Mumbai: Capital markets regulator Securities and Exchanges Board Of India (Sebi) on Thursday approved changes in takeover regulations to extend the time limit for upward revision of open offer price before the start of the tendering period.
According to the regulator, the amendments are aimed at simplifying the language, removing redundant provisions and inconsistencies and update references to Companies Act, 2013.
“It has been decided to grant additional time for upward revision of open offer price till one working day before the commencement of the tendering period,” Sebi said in a statement.
The Board of the regulator also approved revision of the buyback period of securities.
Under the new regulations, “the buyback period has been defined as the period between board of directors resolution/date of declaration of results for special resolution authorizing the buyback of shares and the date on which payment consideration is made to the shareholders,” the statement said.
Sebi also approved the Issue of Capital and Disclosure Requirements Regulations (ICDR Regulations) 2018 in the meeting on Thursday.
The changes in the ICDR Regulations includes the reduction of the time to announce the price band of an IPO to two days from the earlier five-day limit.
Also, companies would have to make financial disclosures for three years as against the norm of five years currently, it said.
The regulator has also made changes to the threshold for submission of draft letter of offer to Sebi for rights issues.
“Threshold for submission of draft letter of offer to Sebi in case of rights issues to be increased to Rs 10 crore as against the earlier prescribed Rs 50 lakhs,” as per the statement.
Besides, the shareholding of foreign holding will be harmonised to 15 per cent in the Market Infrastructure Institutions (MIIs), Chairman Ajay Tyagi said.
“Eligible domestic and foreign entities, may be permitted to hold up to 15 per cent shareholding in case of Depository and Clearing Corporation, as is the case for Stock Exchanges; Additionally, multilateral and bilateral financial institutions, as notified by the government, have also been recommended to hold up to 15 per cent in an MII,” the statement said.
In this connection, Tyagi said that Sebi has not accepted the recommendations of the committee headed by former Reserve Bank of India Deputy Governor R. Gandhi on the review of regulations and relevant circulars pertaining to MIIs.
“We will have enhanced monitoring and supervision of such intermediaries and we will come out with required circulars,” he said.
“Concept of ‘sponsor’ has been removed in case of depository, with existing sponsor entities being allowed up to five years to reduce their respective shareholding.
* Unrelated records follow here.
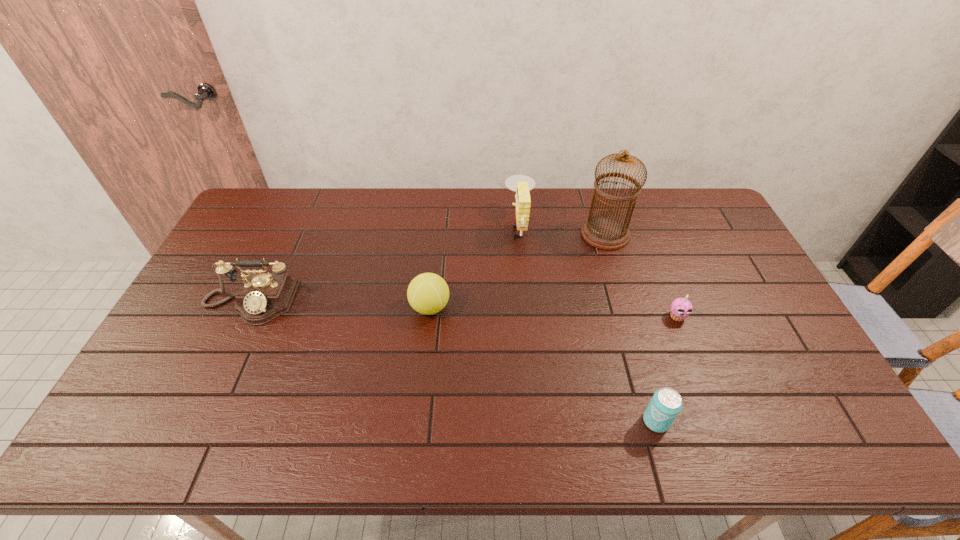 You are a GUI agent. You are given a task and a screenshot of the screen. Output one action in this format:
    pyautogui.click(x=<x>, y=<y>)
    Task: Click on the vacant position located on the front-facing side of the third object from left to right
    Image resolution: width=960 pixels, height=540 pixels.
    Given the screenshot: What is the action you would take?
    pyautogui.click(x=411, y=225)

The width and height of the screenshot is (960, 540). Identify the location of vacant space located 0.240m on the front-facing side of the third object from left to right. (437, 225).

Where is `free point located on the front-facing side of the third object from left to right`? free point located on the front-facing side of the third object from left to right is located at coordinates (443, 225).

Locate an element on the screen. free region located 0.050m on the dial of the telephone is located at coordinates (232, 341).

Identify the location of vacant position located 0.150m on the front of the second object from left to right. [423, 369].

The image size is (960, 540). I want to click on free point located on the left of the beer can, so point(521,421).

Where is `vacant space located 0.170m on the face of the shortest object`? This screenshot has width=960, height=540. vacant space located 0.170m on the face of the shortest object is located at coordinates (702, 376).

You are a GUI agent. You are given a task and a screenshot of the screen. Output one action in this format:
    pyautogui.click(x=<x>, y=<y>)
    Task: Click on the birdcage that is at the far edge
    The image size is (960, 540).
    Given the screenshot: What is the action you would take?
    pyautogui.click(x=605, y=232)

The image size is (960, 540). In order to click on sponge that is at the far edge in this screenshot , I will do `click(521, 184)`.

At what (x,y) coordinates should I click in order to perform the action: click on object present at the near edge. Please return your answer as a coordinate pair (x, y). Looking at the image, I should click on (666, 403). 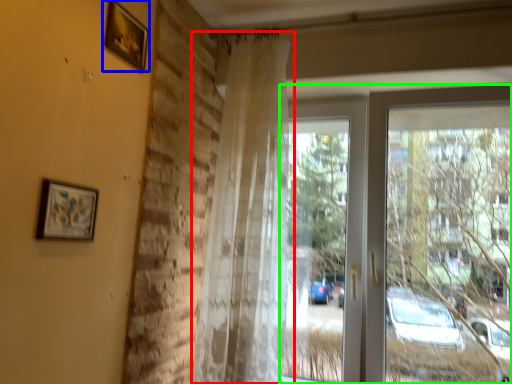 Question: Considering the real-world distances, which object is closest to curtain (highlighted by a red box)? picture frame (highlighted by a blue box) or window (highlighted by a green box).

They can hold upto 15 per cent,” the statement added.
Another change introduced was the decision to discontinue with the category of “Sub-Brokers as Market Intermediaries”.
“No fresh registration shall be granted as Sub-Brokers. Registered Sub-Brokers shall migrate to Authorised Persons or Trading Members as the case may be and Sub-Brokers, who do not choose to migrate, shall be deemed to have surrendered their registration as Sub-Broker,” said the statement.
Talking about the National Stock Exchange (NSE) co-location scam of last year, the Chairman said action had been initiated against persons involved in the case, which will be made public in a few days.